La "moustache la plus célèbre" de Washington a auparavant travaillé successivement pour deux présidents républicains de facture classique – Ronald Reagan (1981-1989) et George H. W. Bush (1989-1993) –, pour un troisième inspiré par le néoconservatisme, George W. Bush (2001-2009). Pur résultat de la méritocratie américaine, John Bolton naît dans une famille baptiste modeste de la banlieue de Baltimore, dans le Maryland. Son père est un un ancien GI, blessé lors du débarquement en Normandie et devenu pompier ; sa mère, femme au foyer. Boursier, il étudie au collège semi-militaire de McDonogh, dans le Maryland. À l'âge de 12 ans, il porte l'uniforme. Dans les années 1970, il sort diplômé en droit de l'université Yale, où il militait chez les jeunes conservateurs. Et devient avocat de profession. 

Fervent partisan de la guerre du Vietnam, le juriste aux fines lunettes métalliques finit par travailler de 1981 à 1983 dans l'administration de Ronald Reagan, pour l'Agence des États-Unis pour le développement international (USAID). Sous le mandat de George H. W. Bush, de 1989 à 1993, il se retrouve au département d'État, chargé des relations avec les organisations internationales et se révèle en 1993 un farouche opposant aux missions américaines de maintien de la paix, notamment de l'intervention humanitaire américaine en Somalie. En 1998, aux côtés de Richard Perle et d'autres, il est un des signataires de la lettre du Project for the New American Century, appelant Bill Clinton au renversement de Saddam Hussein.

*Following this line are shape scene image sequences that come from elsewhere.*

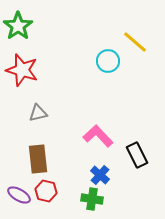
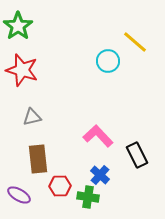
gray triangle: moved 6 px left, 4 px down
red hexagon: moved 14 px right, 5 px up; rotated 15 degrees counterclockwise
green cross: moved 4 px left, 2 px up
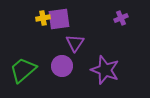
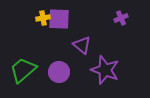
purple square: rotated 10 degrees clockwise
purple triangle: moved 7 px right, 2 px down; rotated 24 degrees counterclockwise
purple circle: moved 3 px left, 6 px down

Une carrière pleine de paradoxes

Proche des néo-conservateurs, John Bolton se révèle un républicain bien ancré à droite, nationaliste, proche des options de Dick Cheney, vice-président redouté entre 2000 et 2008. il se distingue aussi comme paradoxe ambulant, à l'aune de son parcours tout en contrastes et en opportunités. Chargé des questions de désarmement par George W. Bush de 2001 à 2005, il reste célèbre comme l'un des architectes de l'invasion de l'Irak en 2003... que, ô paradoxe supplémentaire, Donald Trump n’a cessé de dénoncer comme étant la pire décision jamais adoptée par les Etats-Unis. 

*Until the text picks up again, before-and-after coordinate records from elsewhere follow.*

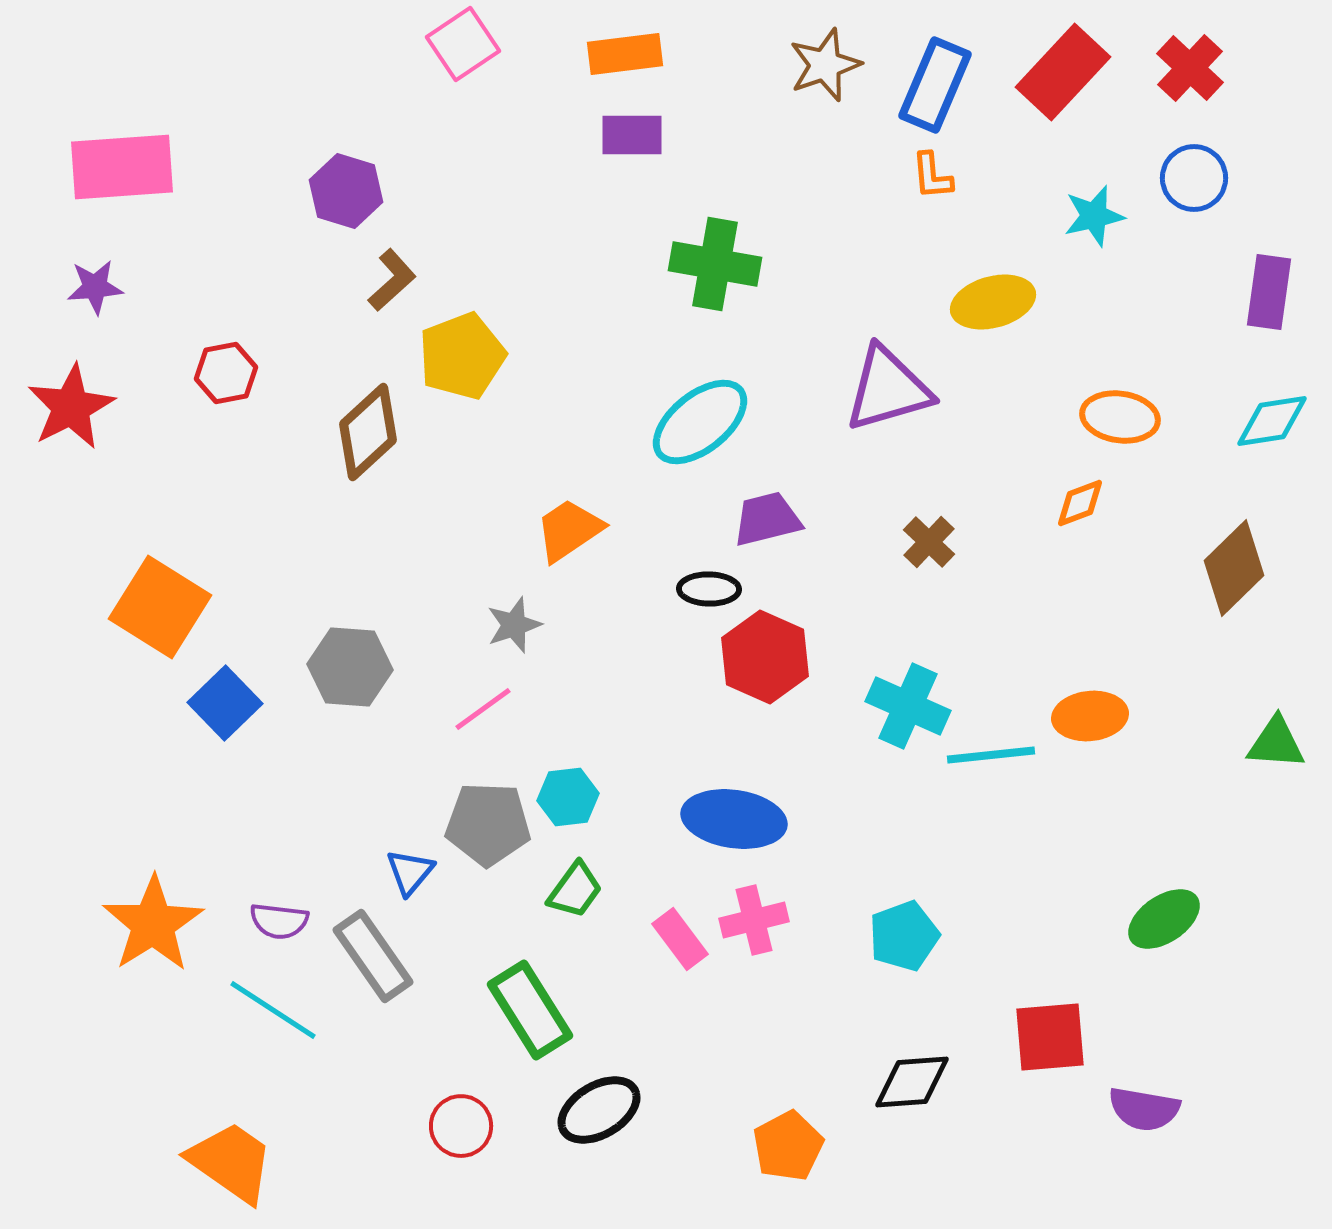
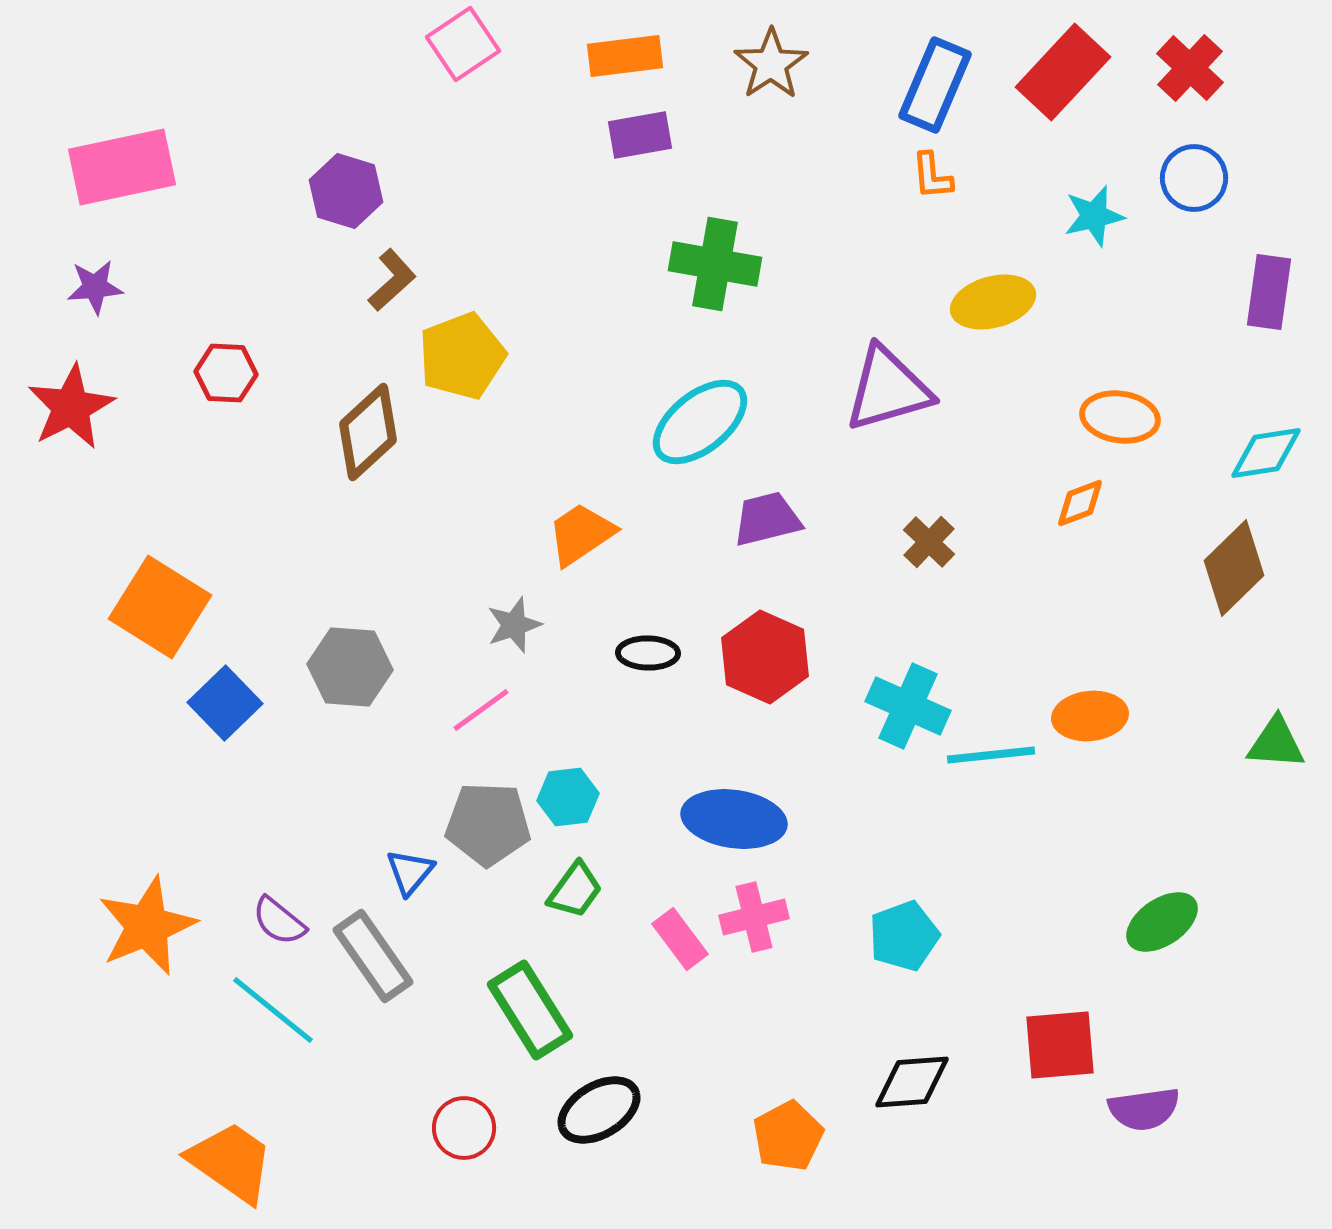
orange rectangle at (625, 54): moved 2 px down
brown star at (825, 65): moved 54 px left, 1 px up; rotated 14 degrees counterclockwise
purple rectangle at (632, 135): moved 8 px right; rotated 10 degrees counterclockwise
pink rectangle at (122, 167): rotated 8 degrees counterclockwise
red hexagon at (226, 373): rotated 14 degrees clockwise
cyan diamond at (1272, 421): moved 6 px left, 32 px down
orange trapezoid at (569, 530): moved 12 px right, 4 px down
black ellipse at (709, 589): moved 61 px left, 64 px down
pink line at (483, 709): moved 2 px left, 1 px down
green ellipse at (1164, 919): moved 2 px left, 3 px down
pink cross at (754, 920): moved 3 px up
purple semicircle at (279, 921): rotated 32 degrees clockwise
orange star at (153, 924): moved 6 px left, 2 px down; rotated 10 degrees clockwise
cyan line at (273, 1010): rotated 6 degrees clockwise
red square at (1050, 1037): moved 10 px right, 8 px down
purple semicircle at (1144, 1109): rotated 18 degrees counterclockwise
red circle at (461, 1126): moved 3 px right, 2 px down
orange pentagon at (788, 1146): moved 10 px up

En 2005, le président George Bush le nomme ambassadeur à l'ONU... alors qu'il abhorre l'ONU. Une phrase restée célèbre de 1994 résume ce dédain : le siège des Nations unies à New York a 38 étages, rappelait-il, "s'il en perdait dix, cela ne ferait aucune différence." Cette nomination est ensuite bloquée par les démocrates et plusieurs républicains du Sénat durant une année entière. Et Bolton d'être moins en lumière.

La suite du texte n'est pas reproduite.